It’s missing yet right “here”

I knew exactly where to find the ingredients the day I wanted to make chocolate chip cookies with my pre-schooler. I pulled out flour, sugar, baking soda, eggs, butter, nuts and . . . no chocolate chips. They were not there beside the vanilla. They were not under the counter. They were not up high on the top shelf.
They were not anywhere. Opening cupboard doors, I muttered, “where are those chocolate chips? I know I have some.”
“I found them,” my pre-schooler announced.
I turned and looked at him. “Where?”
He ran to the little closet built under the stairs and crawled way back where the ceiling touches the floor and pulled out a boot.
“Here they are,” he reached inside the boot and pulled out a nearly empty bag of chips.
Only time that ever happened. If he had not found the chips for me, I would never have known what happened to the chocolate. They would have simply been missing, inexplicably gone – like the other half of a pair of socks on laundry day.
Finding half of a pair of socks in the laundry frustrates me so much I quit sorting socks and tossed them in a basket to wait for the other half to catch up. Every so often, my husband amused himself sorting socks. The leftovers, he bundled together and began imagining ways to use them: Puppets, cleaning rags or mismatched pairs of socks to wear inside boots.
The year we had four boys who wore all the same size of socks, I simplified sorting and designated each a specific color: Blue, brown, black and turquoise. Yes, I said turquoise. It was the only other color in the boy’s department that year. I never thought to simply buy everyone black socks and be done with the sorting; I thought each needed their own set of clothes.

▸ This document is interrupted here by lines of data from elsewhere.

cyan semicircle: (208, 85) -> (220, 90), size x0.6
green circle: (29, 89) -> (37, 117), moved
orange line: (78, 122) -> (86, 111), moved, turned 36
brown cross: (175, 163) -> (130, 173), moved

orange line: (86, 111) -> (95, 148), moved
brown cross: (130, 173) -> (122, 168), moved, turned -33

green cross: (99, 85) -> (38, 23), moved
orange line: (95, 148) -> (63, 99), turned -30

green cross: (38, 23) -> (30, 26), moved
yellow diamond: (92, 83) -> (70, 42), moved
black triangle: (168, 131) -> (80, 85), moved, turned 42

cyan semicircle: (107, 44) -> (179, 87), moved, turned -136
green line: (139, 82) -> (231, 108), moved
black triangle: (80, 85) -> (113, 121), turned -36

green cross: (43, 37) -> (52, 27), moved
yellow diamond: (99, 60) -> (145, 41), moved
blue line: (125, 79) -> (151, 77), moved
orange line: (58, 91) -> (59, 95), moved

I simplified sorting, but we still ended up with an odd number for each color of socks and I never found the missing socks.

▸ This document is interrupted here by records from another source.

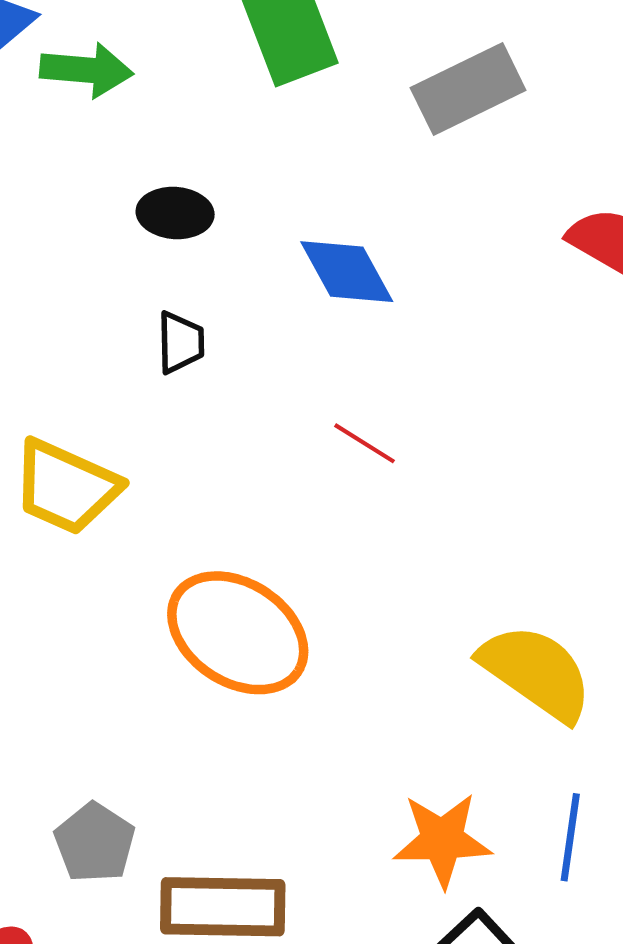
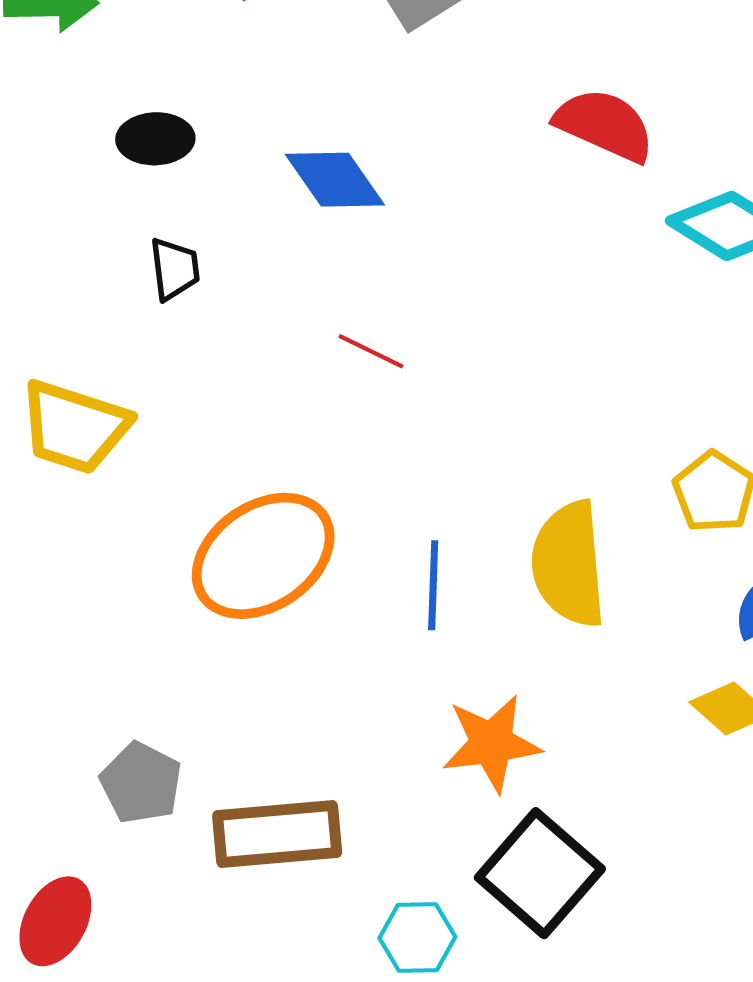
orange ellipse: (238, 633) -> (263, 556), turned -61
yellow semicircle: (536, 672) -> (569, 564), turned -124
blue line: (570, 837) -> (433, 585), moved

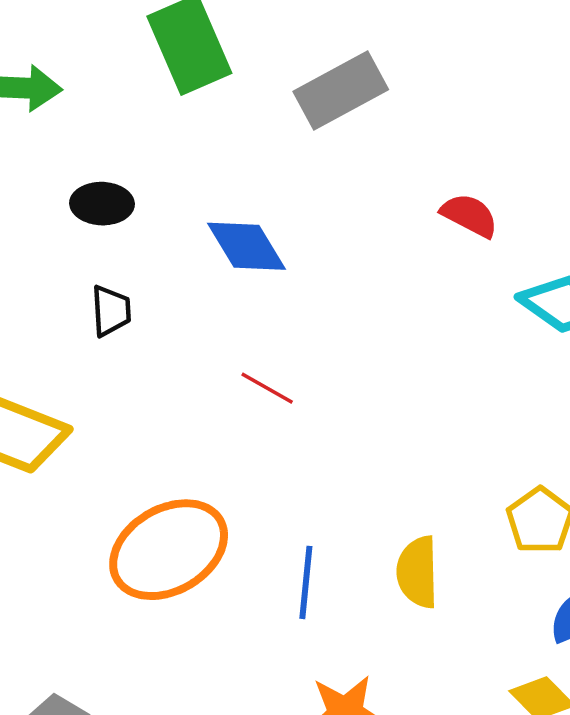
red semicircle: (605, 125) -> (469, 215), size x0.7
yellow semicircle: (569, 564) -> (418, 572), size x0.7

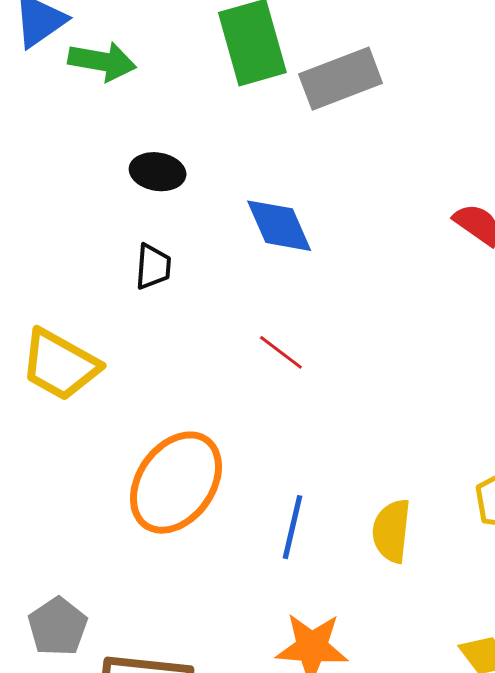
gray rectangle: (341, 91) -> (341, 79), moved
orange ellipse: (169, 550) -> (176, 483), turned -32

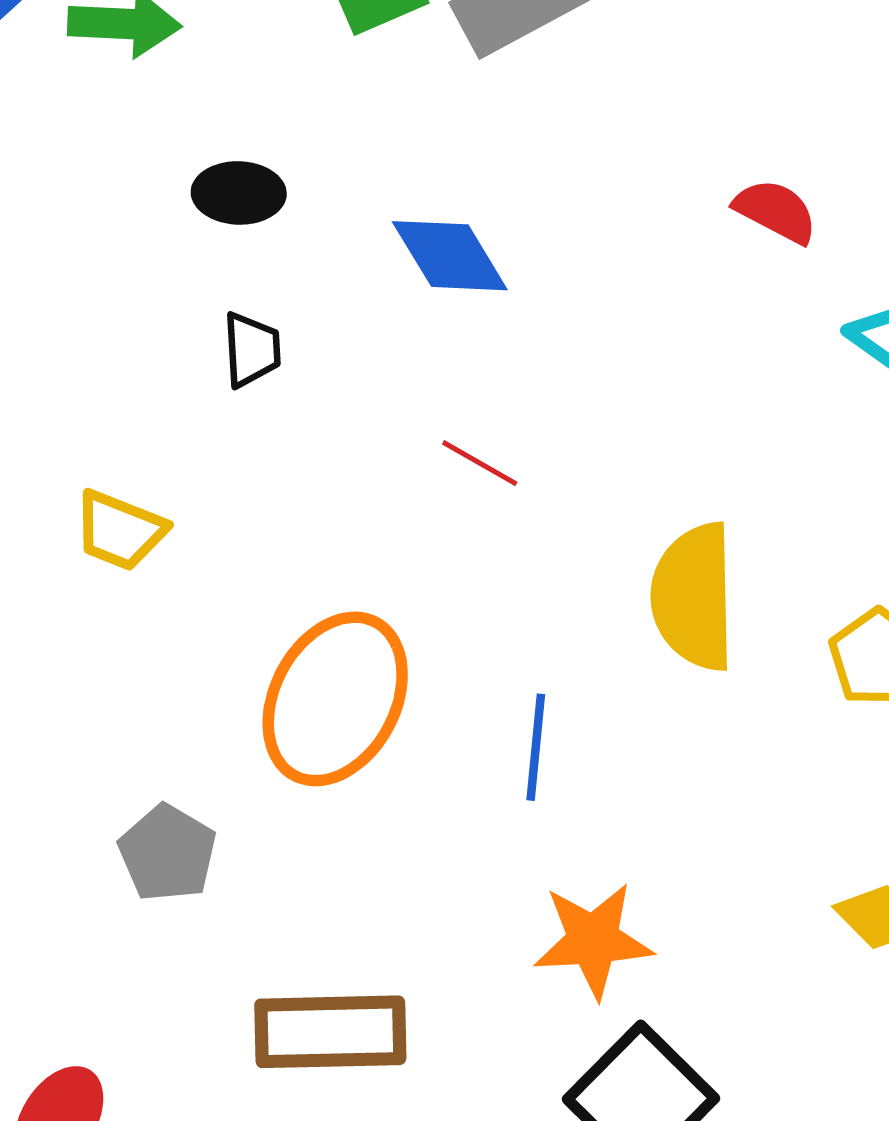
yellow trapezoid: (60, 365) -> (120, 530), size x0.7
yellow semicircle: (392, 531) -> (694, 597), moved, size x1.4
gray pentagon: (58, 627) -> (168, 853), moved

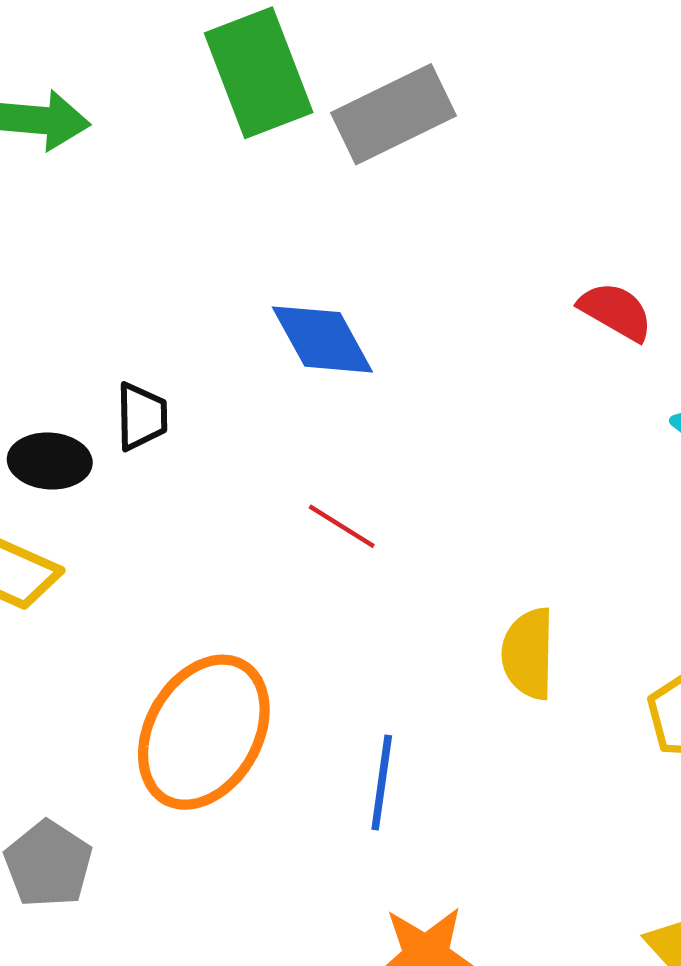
black ellipse: (239, 193) -> (50, 461), moved
yellow semicircle: (694, 597) -> (528, 654), size x0.7

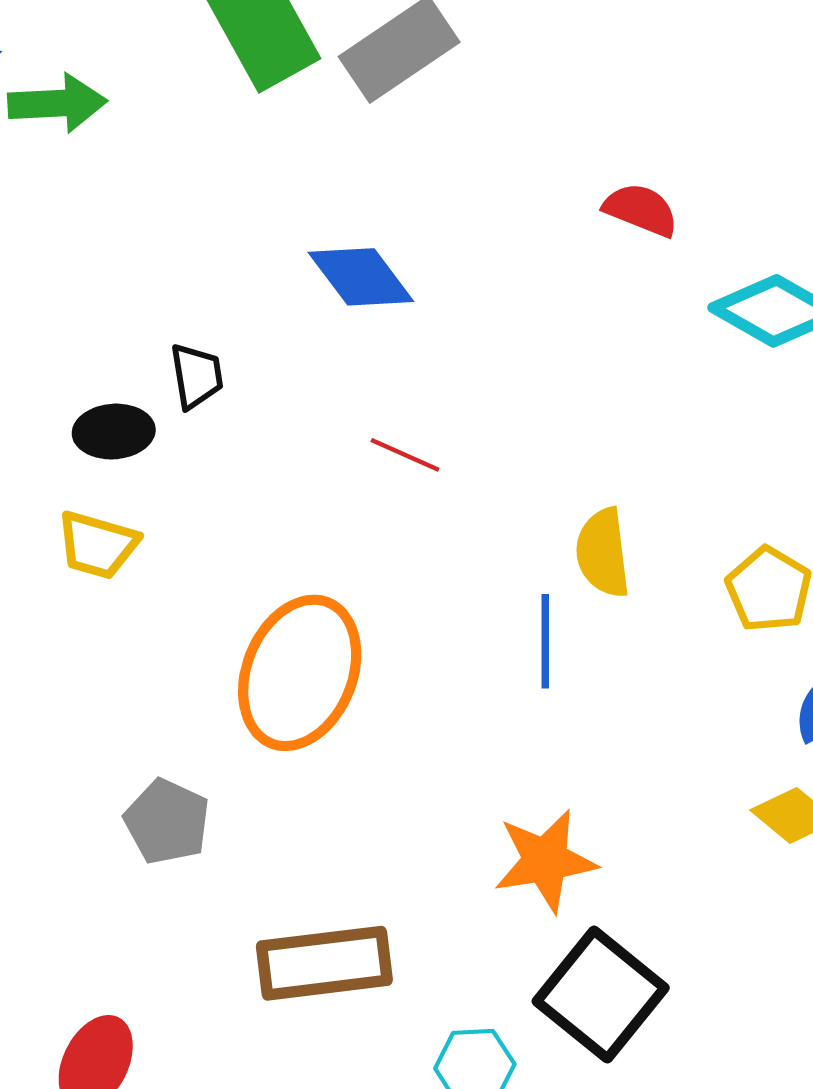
blue line: (382, 783) -> (545, 641), moved

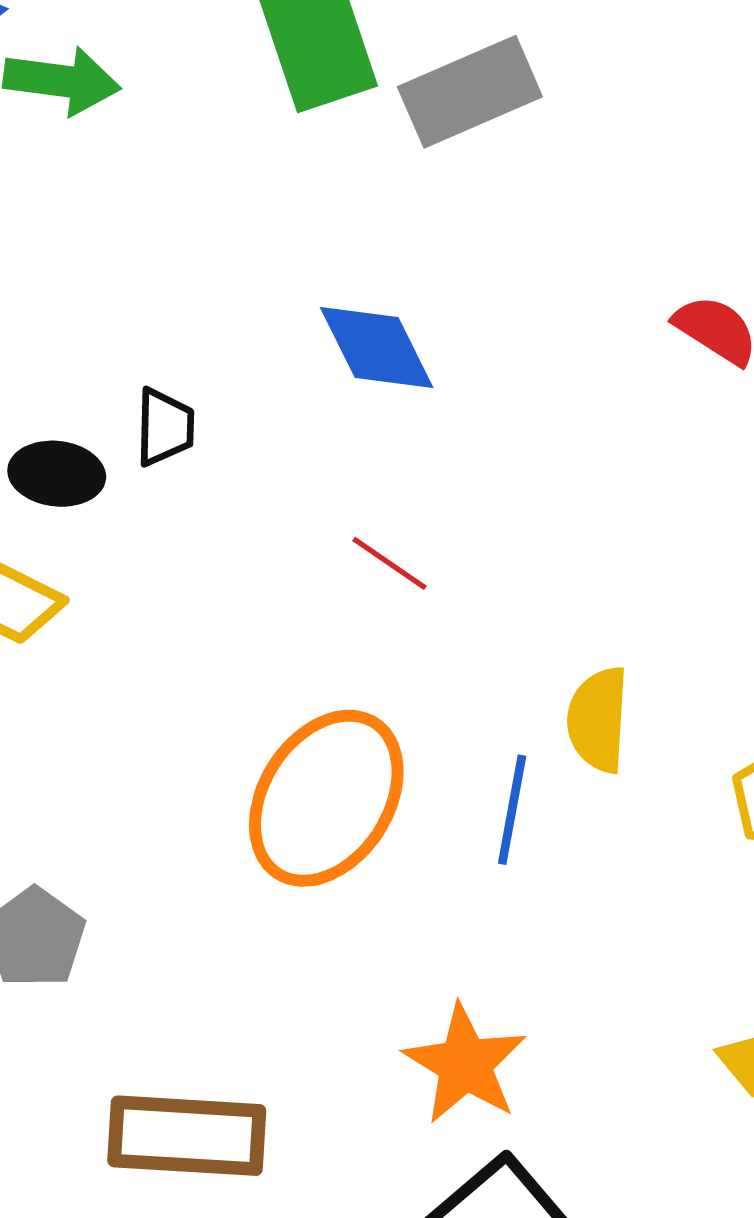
orange ellipse: (300, 673) -> (326, 798), moved
orange star: (545, 861) -> (465, 1064), turned 30

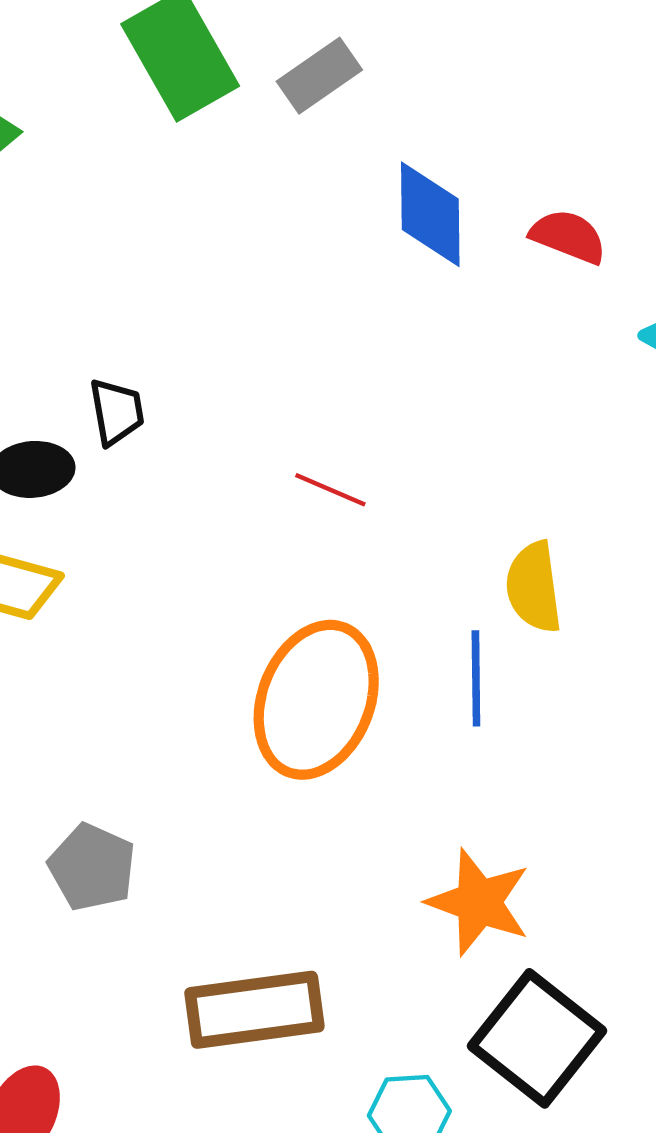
gray rectangle: (470, 92) -> (319, 76), size x0.7
blue diamond: (377, 347) -> (430, 214), moved, turned 37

But last week I finally figured out what happened to all those missing socks.
Last week I audio-read “There’s No Place Like Here,” by Cecilia Ahern. This fantasy book relates the life of Sandy Short, a tall, black-haired woman who becomes obsessed with finding the lost. She opens a detective business dedicated to finding missing people. One day she herself goes missing and discovers “Here” where all the inexplicably missing people and items land. Socks hang from bushes. Lost luggage filled with vacation clothes shows up in the forest. Money means nothing because the folks find it everywhere. There in the woods of “Here” Sandy reunites with her lost teddy bear, a notebook and missing people she has sought for years. But, even in “Here” Sandy Short loses stuff. It shows up back home after days, weeks and years of being lost.

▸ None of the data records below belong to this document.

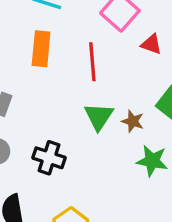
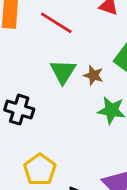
red line: (92, 62) -> (56, 23), turned -52

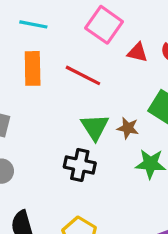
black cross: (19, 110) -> (80, 165), moved

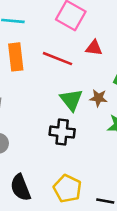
red triangle: (138, 52) -> (94, 48), moved

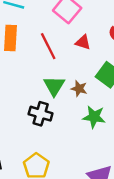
red line: (58, 59) -> (48, 46), turned 32

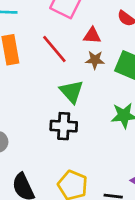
brown star: (79, 89) -> (95, 60), moved

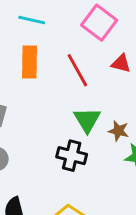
brown star: (95, 60) -> (118, 131), moved

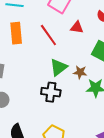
green triangle: (87, 120) -> (59, 67), turned 30

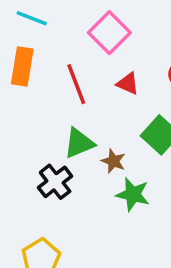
black cross: (51, 92) -> (55, 182), turned 30

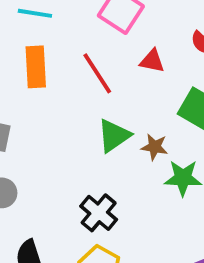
black cross: (55, 182) -> (99, 213), moved

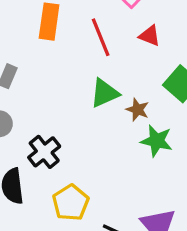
black cross: (99, 213) -> (44, 152), moved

I’m sure she found at least one turquoise sock in Here.
I cannot say for certain that our child’s missing black oxford went to “Here,” but we did search the house, the yard and our car for that shoe. We did not have a lot of money to buy multiple pairs of shoes for each person, so we looked and looked for that shoe until we accepted it was missing.
Then all of a sudden we found it in the car, sitting on the black carpet over the hump under the radio. We decided the black of the shoe had blended in with the black carpeting and had been there all the time.
But after reading “There’s No Place Like Here,” maybe it wasn’t.
Or maybe that’s what happened to the completed cross stitch piece I could not find for a couple of years. It went “Here” before returning and settling between layers of our stash of poster board.
I never did understand what happened to my son’s unique piggy bank – a dried gourd. We hunted everywhere for that gourd until we gave up and forgot about it … only to find it one day mysteriously tucked between the frequently worn slacks and dresses hanging in my closet.
Now I know – that gourd bank had been in “Here.”
Last fall I lost my ring of office keys even though I knew I had put them into the glove compartment in the van. They were not there when I reached for them. I took everything out of the compartment two or three times looking for those keys. I really needed those keys. I had to use the back door or simply not enter without those keys. Then last week I reached for something in the glove compartment and there were the long lost keys, exactly where I knew I had placed them.
They had obviously just returned from “Here.”
That’s my story and I’m sticking with it.